#### WHAT IS NEEDED
Write the records out again exactly, leaving no images in.

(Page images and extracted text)
╭──
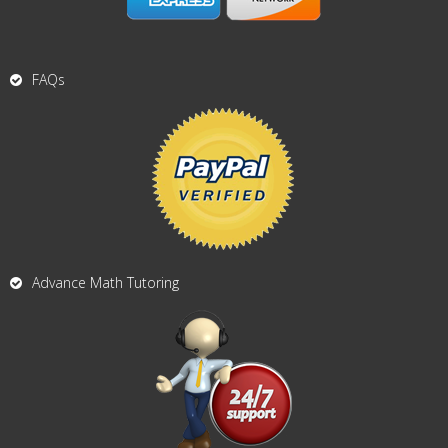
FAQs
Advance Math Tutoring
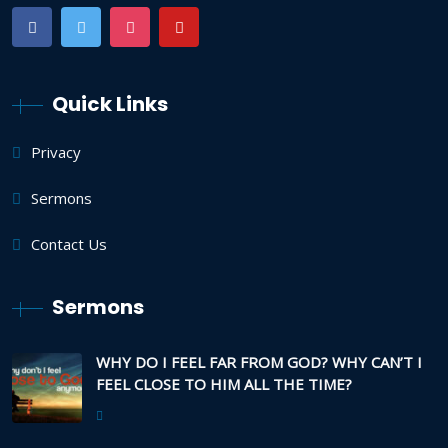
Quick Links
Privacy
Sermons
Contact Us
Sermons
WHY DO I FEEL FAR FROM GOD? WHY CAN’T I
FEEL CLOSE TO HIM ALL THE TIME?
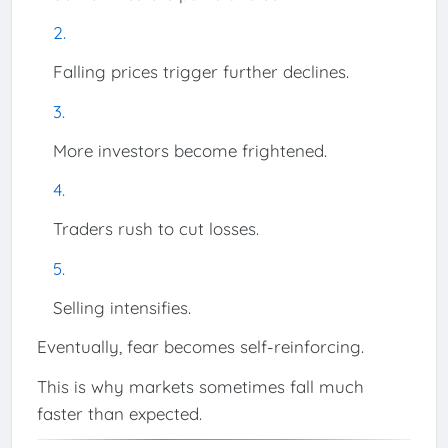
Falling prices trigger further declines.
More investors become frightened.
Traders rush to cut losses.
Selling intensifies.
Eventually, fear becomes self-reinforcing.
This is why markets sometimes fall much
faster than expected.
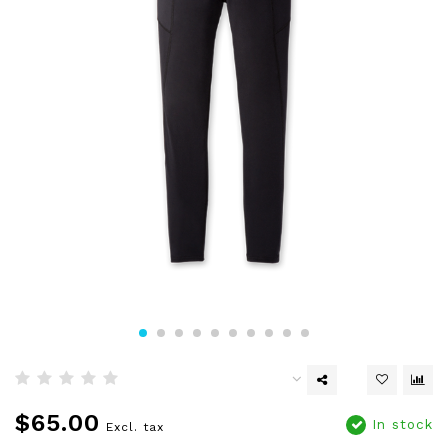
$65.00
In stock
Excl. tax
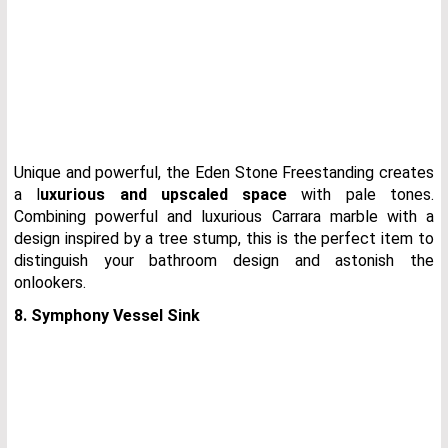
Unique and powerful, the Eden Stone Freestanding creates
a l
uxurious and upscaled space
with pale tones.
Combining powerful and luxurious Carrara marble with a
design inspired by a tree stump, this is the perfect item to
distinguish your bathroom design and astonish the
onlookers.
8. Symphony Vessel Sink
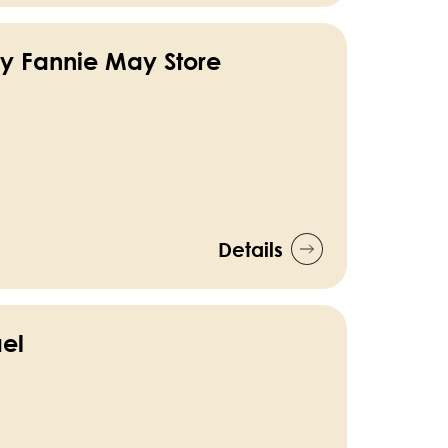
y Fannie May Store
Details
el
╰──
#### SOLVED EXERCISE
FAQs
Advance Math Tutoring
Quick Links
Privacy
Sermons
Contact Us
Sermons
WHY DO I FEEL FAR FROM GOD? WHY CAN’T I
FEEL CLOSE TO HIM ALL THE TIME?
Falling prices trigger further declines.
More investors become frightened.
Traders rush to cut losses.
Selling intensifies.
Eventually, fear becomes self-reinforcing.
This is why markets sometimes fall much
faster than expected.
$65.00
In stock
Excl. tax
Unique and powerful, the Eden Stone Freestanding creates
a l
uxurious and upscaled space
with pale tones.
Combining powerful and luxurious Carrara marble with a
design inspired by a tree stump, this is the perfect item to
distinguish your bathroom design and astonish the
onlookers.
8. Symphony Vessel Sink
y Fannie May Store
Details
el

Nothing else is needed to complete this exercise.